- _WORK REQUIRED_:
Every entry here needs to be repeated exactly.

Data entries
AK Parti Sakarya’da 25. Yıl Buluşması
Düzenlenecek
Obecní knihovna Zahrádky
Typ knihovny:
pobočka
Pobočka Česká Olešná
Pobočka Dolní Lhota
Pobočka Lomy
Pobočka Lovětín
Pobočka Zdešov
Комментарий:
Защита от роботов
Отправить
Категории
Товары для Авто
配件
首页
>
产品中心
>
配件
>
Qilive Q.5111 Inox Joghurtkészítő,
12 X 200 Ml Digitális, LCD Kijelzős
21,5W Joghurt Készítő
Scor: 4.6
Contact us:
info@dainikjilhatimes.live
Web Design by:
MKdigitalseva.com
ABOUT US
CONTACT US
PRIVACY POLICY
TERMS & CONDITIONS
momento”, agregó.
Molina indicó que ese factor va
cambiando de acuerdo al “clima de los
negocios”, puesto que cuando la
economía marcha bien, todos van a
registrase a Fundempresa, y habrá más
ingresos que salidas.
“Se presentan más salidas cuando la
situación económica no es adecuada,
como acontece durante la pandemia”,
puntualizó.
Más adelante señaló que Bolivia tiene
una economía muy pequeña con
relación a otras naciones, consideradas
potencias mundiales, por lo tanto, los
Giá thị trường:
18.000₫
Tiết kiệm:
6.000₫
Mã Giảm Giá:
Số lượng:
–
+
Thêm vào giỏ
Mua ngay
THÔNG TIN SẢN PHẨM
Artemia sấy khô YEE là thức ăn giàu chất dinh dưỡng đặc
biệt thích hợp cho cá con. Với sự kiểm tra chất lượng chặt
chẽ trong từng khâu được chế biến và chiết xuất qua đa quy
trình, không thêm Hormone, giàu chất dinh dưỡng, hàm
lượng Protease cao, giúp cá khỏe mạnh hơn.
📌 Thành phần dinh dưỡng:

- _WRITTEN RESPONSE_:
AK Parti Sakarya’da 25. Yıl Buluşması
Düzenlenecek
Obecní knihovna Zahrádky
Typ knihovny:
pobočka
Pobočka Česká Olešná
Pobočka Dolní Lhota
Pobočka Lomy
Pobočka Lovětín
Pobočka Zdešov
Комментарий:
Защита от роботов
Отправить
Категории
Товары для Авто
配件
首页
>
产品中心
>
配件
>
Qilive Q.5111 Inox Joghurtkészítő,
12 X 200 Ml Digitális, LCD Kijelzős
21,5W Joghurt Készítő
Scor: 4.6
Contact us:
info@dainikjilhatimes.live
Web Design by:
MKdigitalseva.com
ABOUT US
CONTACT US
PRIVACY POLICY
TERMS & CONDITIONS
momento”, agregó.
Molina indicó que ese factor va
cambiando de acuerdo al “clima de los
negocios”, puesto que cuando la
economía marcha bien, todos van a
registrase a Fundempresa, y habrá más
ingresos que salidas.
“Se presentan más salidas cuando la
situación económica no es adecuada,
como acontece durante la pandemia”,
puntualizó.
Más adelante señaló que Bolivia tiene
una economía muy pequeña con
relación a otras naciones, consideradas
potencias mundiales, por lo tanto, los
Giá thị trường:
18.000₫
Tiết kiệm:
6.000₫
Mã Giảm Giá:
Số lượng:
–
+
Thêm vào giỏ
Mua ngay
THÔNG TIN SẢN PHẨM
Artemia sấy khô YEE là thức ăn giàu chất dinh dưỡng đặc
biệt thích hợp cho cá con. Với sự kiểm tra chất lượng chặt
chẽ trong từng khâu được chế biến và chiết xuất qua đa quy
trình, không thêm Hormone, giàu chất dinh dưỡng, hàm
lượng Protease cao, giúp cá khỏe mạnh hơn.
📌 Thành phần dinh dưỡng:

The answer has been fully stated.